Nearly a million visitors are expected for the Olympic Games. The Olympics will be streamed like never before. The BBC predicts that its live footage, streamed to computers across Britain, will generate in excess of a terabit (1 trillion bits) per second of traffic at peak times – the equivalent of 1,500 people downloading a feature-length DVD-quality movie every minute. Is the Olympic website (London2012.com) ready for an onslaught of traffic? Wired Enterprise reports that The London Olympics Organizing Committee turned to cloud testing specialist SOASTA to stress test the Olympic web site. SOASTA engineers spent six months working with the committee to simulate traffic not only to the Olympics website but across the many mobile apps that tie into it. The result, according to SOASTA CEO Tom Lounibos, is that the London Olympics website is probably better tested any Olympics site in the web’s short history. Lounibos says SOASTA has ensured that the site can handle traffic from as many as 1 billion people over the course of the games.

Others are not so sure. An analysis by Compuware found that London2012.com performed poorly in a number of key metrics.
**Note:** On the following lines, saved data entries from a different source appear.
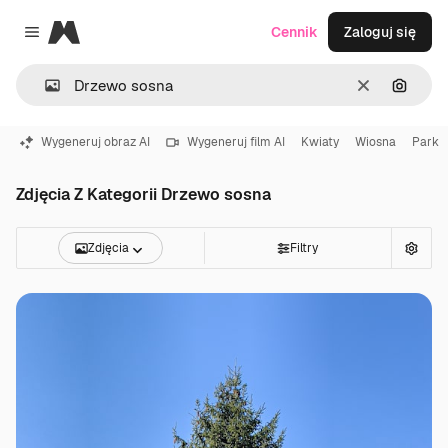
Magnific
Cennik
Zaloguj się
Close menu
Wyczyść
Szukaj
Wygeneruj obraz AI
Wygeneruj film AI
Kwiaty
Wiosna
Park
Zdjęcia Z Kategorii Drzewo sosna
Zdjęcia
Filtry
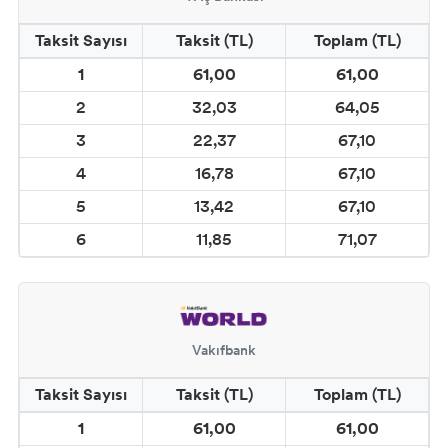
BOYASI
Taksit Sayısı
Taksit (TL)
Toplam (TL)
COSMOS DOĞAL MAT SERAMİK EFEKT
1
61,00
61,00
BOYA
2
32,03
64,05
3
22,37
67,10
CADENCE SPREY KUMAŞ BOYALARI
(YOUR FASHİON)
4
16,78
67,10
5
13,42
67,10
CADENCE METALİK BOYALAR
6
11,85
71,07
CADENCE YALDIZ BOYALAR
CADENCE MIKNATIS BOYASI
Vakıfbank
CADENCE KARATAHTA BOYALAR
Taksit Sayısı
Taksit (TL)
Toplam (TL)
CADENCE GLOW İN DARK (KARANLIKTA
1
61,00
61,00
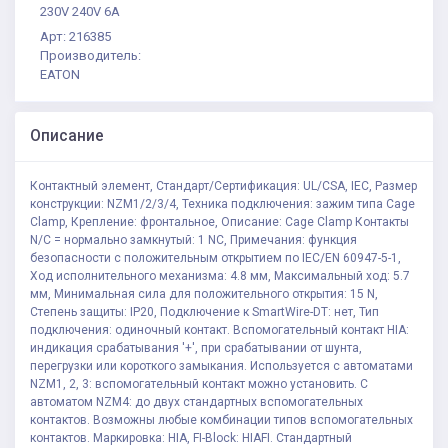
230V 240V 6A
Арт: 216385
Производитель:
EATON
Описание
Контактный элемент, Стандарт/Сертификация: UL/CSA, IEC, Размер
конструкции: NZM1/2/3/4, Техника подключения: зажим типа Cage
Clamp, Крепление: фронтальное, Описание: Cage Clamp Контакты
N/C = нормально замкнутый: 1 NC, Примечания: функция
безопасности с положительным открытием по IEC/EN 60947-5-1,
Ход исполнительного механизма: 4.8 мм, Максимальный ход: 5.7
мм, Минимальная сила для положительного открытия: 15 N,
Степень защиты: IP20, Подключение к SmartWire-DT: нет, Тип
подключения: одиночный контакт. Вспомогательный контакт HIA:
индикация срабатывания '+', при срабатывании от шунта,
перегрузки или короткого замыкания. Используется с автоматами
NZM1, 2, 3: вспомогательный контакт можно установить. С
автоматом NZM4: до двух стандартных вспомогательных
контактов. Возможны любые комбинации типов вспомогательных
контактов. Маркировка: HIA, FI-Block: HIAFI. Стандартный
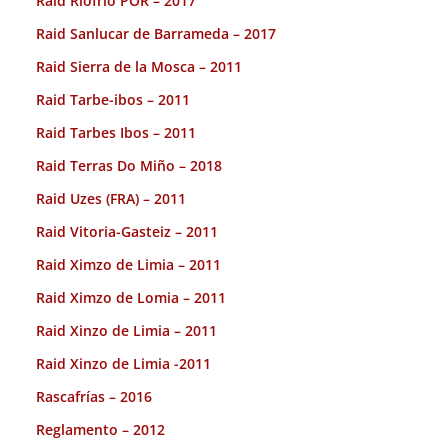
Raid Riofrio POR – 2017
Raid Sanlucar de Barrameda – 2017
Raid Sierra de la Mosca – 2011
Raid Tarbe-ibos – 2011
Raid Tarbes Ibos – 2011
Raid Terras Do Miño – 2018
Raid Uzes (FRA) – 2011
Raid Vitoria-Gasteiz – 2011
Raid Ximzo de Limia – 2011
Raid Ximzo de Lomia – 2011
Raid Xinzo de Limia – 2011
Raid Xinzo de Limia -2011
Rascafrías – 2016
Reglamento – 2012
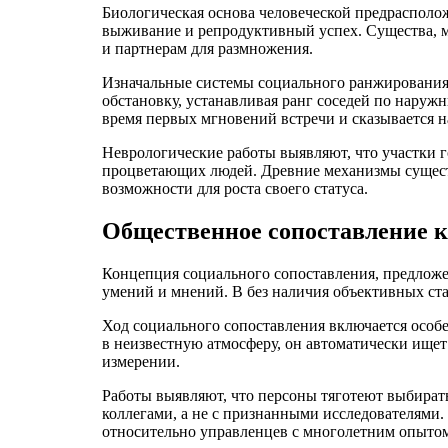
Биологическая основа человеческой предрасполо
выживание и репродуктивный успех. Существа, м
и партнерам для размножения.
Изначальные системы социального ранжирования 
обстановку, устанавливая ранг соседей по наружн
время первых мгновений встречи и сказывается 
Неврологические работы выявляют, что участки 
процветающих людей. Древние механизмы сущест
возможности для роста своего статуса.
Общественное сопоставление 
Концепция социального сопоставления, предложе
умений и мнений. В без наличия объективных ст
Ход социального сопоставления включается особе
в неизвестную атмосферу, он автоматически ище
измерении.
Работы выявляют, что персоны тяготеют выбирать
коллегами, а не с признанными исследователями
относительно управленцев с многолетним опыто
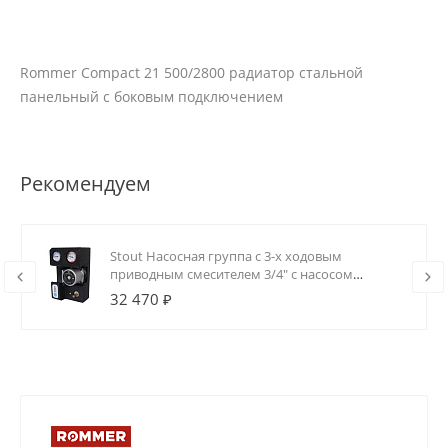
Rommer Compact 21 500/2800 радиатор стальной
панельный с боковым подключением
Рекомендуем
Stout Насосная группа с 3-х ходовым
приводным смесителем 3/4" с насосом
Grundfos UPSO 15-65 130
32 470 ₽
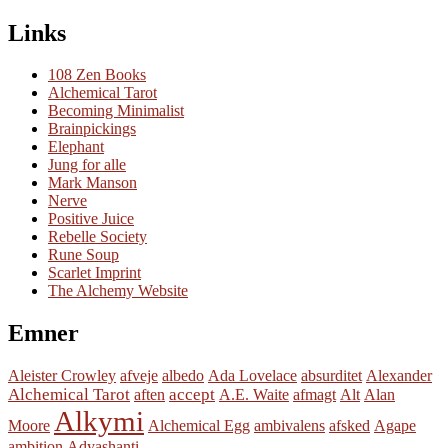
Links
108 Zen Books
Alchemical Tarot
Becoming Minimalist
Brainpickings
Elephant
Jung for alle
Mark Manson
Nerve
Positive Juice
Rebelle Society
Rune Soup
Scarlet Imprint
The Alchemy Website
Emner
Aleister Crowley
afveje
albedo
Ada Lovelace
absurditet
Alexander
Alchemical Tarot
accept
aften
A.E. Waite
afmagt
Alt
Alan
Alkymi
Moore
Alchemical Egg
ambivalens
afsked
Agape
ambition
Adyashanti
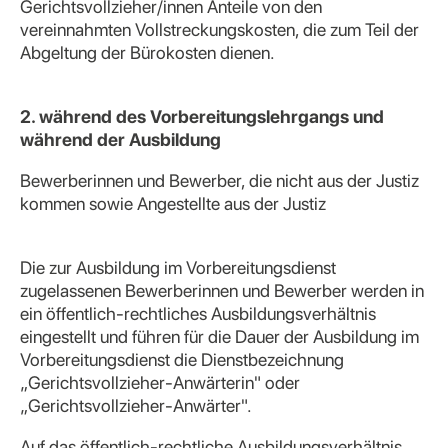
Gerichtsvollzieher/innen Anteile von den
vereinnahmten Vollstreckungskosten, die zum Teil der
Abgeltung der Bürokosten dienen.
2. während des Vorbereitungslehrgangs und
während der Ausbildung
Bewerberinnen und Bewerber, die nicht aus der Justiz
kommen sowie Angestellte aus der Justiz
Die zur Ausbildung im Vorbereitungsdienst
zugelassenen Bewerberinnen und Bewerber werden in
ein öffentlich-rechtliches Ausbildungsverhältnis
eingestellt und führen für die Dauer der Ausbildung im
Vorbereitungsdienst die Dienstbezeichnung
„Gerichtsvollzieher-Anwärterin" oder
„Gerichtsvollzieher-Anwärter".
Auf das öffentlich-rechtliche Ausbildungsverhältnis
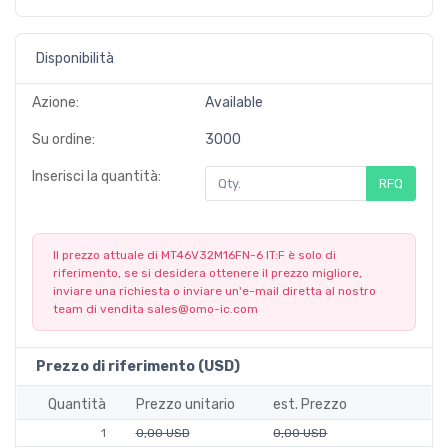
Disponibilità
Azione:
Available
Su ordine:
3000
Inserisci la quantità:
RFQ
Il prezzo attuale di MT46V32M16FN-6 IT:F è solo di
riferimento, se si desidera ottenere il prezzo migliore,
inviare una richiesta o inviare un'e-mail diretta al nostro
team di vendita
sales@omo-ic.com
Prezzo di riferimento (USD)
Quantità
Prezzo unitario
est. Prezzo
1
0,00 USD
0,00 USD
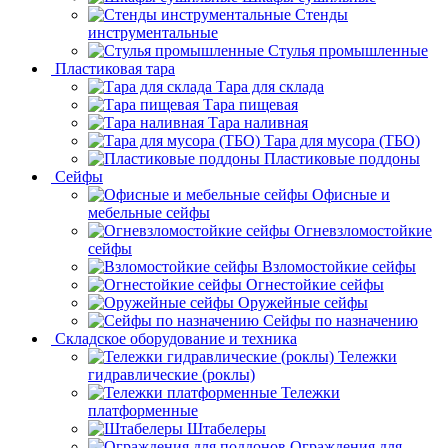
Стенды
инструментальные
Cтулья промышленные
Пластиковая тара
Тара для склада
Тара пищевая
Тара наливная
Тара для мусора (ТБО)
Пластиковые поддоны
Сейфы
Офисные и
мебельные сейфы
Огневзломостойкие
сейфы
Взломостойкие сейфы
Огнестойкие сейфы
Оружейные сейфы
Сейфы по назначению
Складское оборудование и техника
Тележки
гидравлические (роклы)
Тележки
платформенные
Штабелеры
Ограждения для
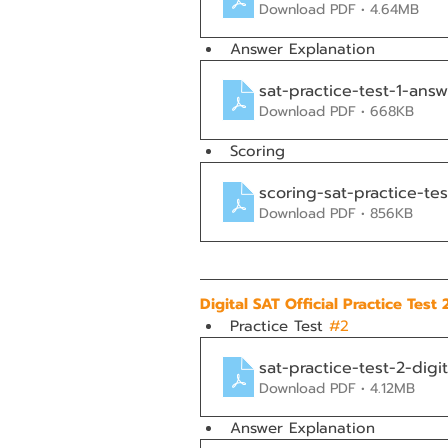
Download PDF • 4.64MB
Answer Explanation
sat-practice-test-1-answ
Download PDF • 668KB
Scoring
scoring-sat-practice-test
Download PDF • 856KB
Digital SAT Official Practice Test 
Practice Test 
#2
sat-practice-test-2-digit
Download PDF • 4.12MB
Answer Explanation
Michael Allen, Director of IT service management at Compuware, said that the Olympics site made more than 260 server requests to load some pages. ““As the traffic increases we expect that some of the architectural issues that we have identified will proliferate to what is a performance problem,” Allen told ComputerWorld UK. “The number of requests, for example, is probably okay if you only have a few hundred users accessing it concurrently. “However, if you have thousands it’s going to put the servers under increased pressure.”

I guess we shall have to wait and see.